▶ _Description of the task_: Write every line of the material again exactly, with no pictures in the copy.

▶ _Listed records_:

=======

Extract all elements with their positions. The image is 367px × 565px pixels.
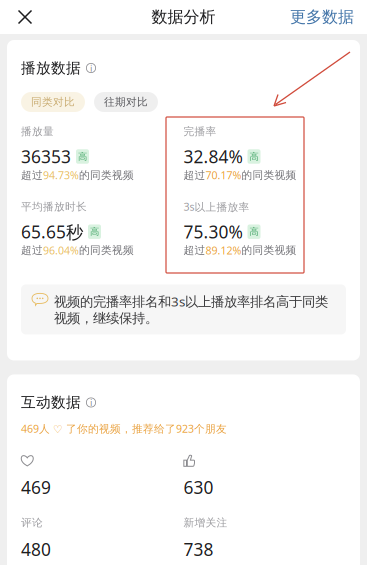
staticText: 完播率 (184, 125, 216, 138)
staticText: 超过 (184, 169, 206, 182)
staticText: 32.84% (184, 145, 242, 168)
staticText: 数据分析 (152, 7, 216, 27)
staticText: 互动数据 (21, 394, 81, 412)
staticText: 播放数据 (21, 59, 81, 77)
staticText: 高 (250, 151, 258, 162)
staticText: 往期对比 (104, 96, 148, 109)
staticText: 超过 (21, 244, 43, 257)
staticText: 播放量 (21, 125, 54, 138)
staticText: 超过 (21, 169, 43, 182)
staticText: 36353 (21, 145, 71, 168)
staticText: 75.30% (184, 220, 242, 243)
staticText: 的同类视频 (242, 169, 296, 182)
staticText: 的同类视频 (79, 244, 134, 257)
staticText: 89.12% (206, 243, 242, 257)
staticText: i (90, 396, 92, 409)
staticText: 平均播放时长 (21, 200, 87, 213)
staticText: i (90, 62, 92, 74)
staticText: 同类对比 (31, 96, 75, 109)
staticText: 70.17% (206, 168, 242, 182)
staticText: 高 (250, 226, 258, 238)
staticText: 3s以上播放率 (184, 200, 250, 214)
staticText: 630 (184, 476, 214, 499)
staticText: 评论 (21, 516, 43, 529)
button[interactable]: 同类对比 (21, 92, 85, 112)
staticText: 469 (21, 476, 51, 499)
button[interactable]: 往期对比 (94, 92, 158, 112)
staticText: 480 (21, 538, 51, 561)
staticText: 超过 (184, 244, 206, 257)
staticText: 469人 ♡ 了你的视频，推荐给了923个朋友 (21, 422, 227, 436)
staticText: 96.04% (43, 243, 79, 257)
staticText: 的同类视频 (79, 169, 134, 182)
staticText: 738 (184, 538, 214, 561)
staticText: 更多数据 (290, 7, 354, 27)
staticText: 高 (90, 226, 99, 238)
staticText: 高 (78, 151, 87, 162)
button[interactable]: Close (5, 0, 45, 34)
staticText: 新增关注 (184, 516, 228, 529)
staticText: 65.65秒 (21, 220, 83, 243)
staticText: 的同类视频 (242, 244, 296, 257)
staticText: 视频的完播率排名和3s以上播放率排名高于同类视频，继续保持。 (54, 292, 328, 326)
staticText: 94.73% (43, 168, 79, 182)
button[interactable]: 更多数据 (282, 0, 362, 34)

=======

▶ _Output for this exercise_:
Extract all elements with their positions. The image is 367px × 565px pixels.
staticText: 完播率 (184, 125, 216, 138)
staticText: 超过 (184, 169, 206, 182)
staticText: 32.84% (184, 145, 242, 168)
staticText: 数据分析 (152, 7, 216, 27)
staticText: 互动数据 (21, 394, 81, 412)
staticText: 播放数据 (21, 59, 81, 77)
staticText: 高 (250, 151, 258, 162)
staticText: 往期对比 (104, 96, 148, 109)
staticText: 超过 (21, 244, 43, 257)
staticText: 播放量 (21, 125, 54, 138)
staticText: 超过 (21, 169, 43, 182)
staticText: 36353 (21, 145, 71, 168)
staticText: 75.30% (184, 220, 242, 243)
staticText: 的同类视频 (242, 169, 296, 182)
staticText: 的同类视频 (79, 244, 134, 257)
staticText: 89.12% (206, 243, 242, 257)
staticText: i (90, 396, 92, 409)
staticText: 平均播放时长 (21, 200, 87, 213)
staticText: i (90, 62, 92, 74)
staticText: 同类对比 (31, 96, 75, 109)
staticText: 70.17% (206, 168, 242, 182)
staticText: 高 (250, 226, 258, 238)
staticText: 3s以上播放率 (184, 200, 250, 214)
staticText: 630 (184, 476, 214, 499)
staticText: 评论 (21, 516, 43, 529)
button[interactable]: 同类对比 (21, 92, 85, 112)
staticText: 469 (21, 476, 51, 499)
button[interactable]: 往期对比 (94, 92, 158, 112)
staticText: 480 (21, 538, 51, 561)
staticText: 超过 (184, 244, 206, 257)
staticText: 469人 ♡ 了你的视频，推荐给了923个朋友 (21, 422, 227, 436)
staticText: 96.04% (43, 243, 79, 257)
staticText: 的同类视频 (79, 169, 134, 182)
staticText: 738 (184, 538, 214, 561)
staticText: 更多数据 (290, 7, 354, 27)
staticText: 高 (90, 226, 99, 238)
staticText: 高 (78, 151, 87, 162)
button[interactable]: Close (5, 0, 45, 34)
staticText: 新增关注 (184, 516, 228, 529)
staticText: 65.65秒 (21, 220, 83, 243)
staticText: 的同类视频 (242, 244, 296, 257)
staticText: 视频的完播率排名和3s以上播放率排名高于同类视频，继续保持。 (54, 292, 328, 326)
staticText: 94.73% (43, 168, 79, 182)
button[interactable]: 更多数据 (282, 0, 362, 34)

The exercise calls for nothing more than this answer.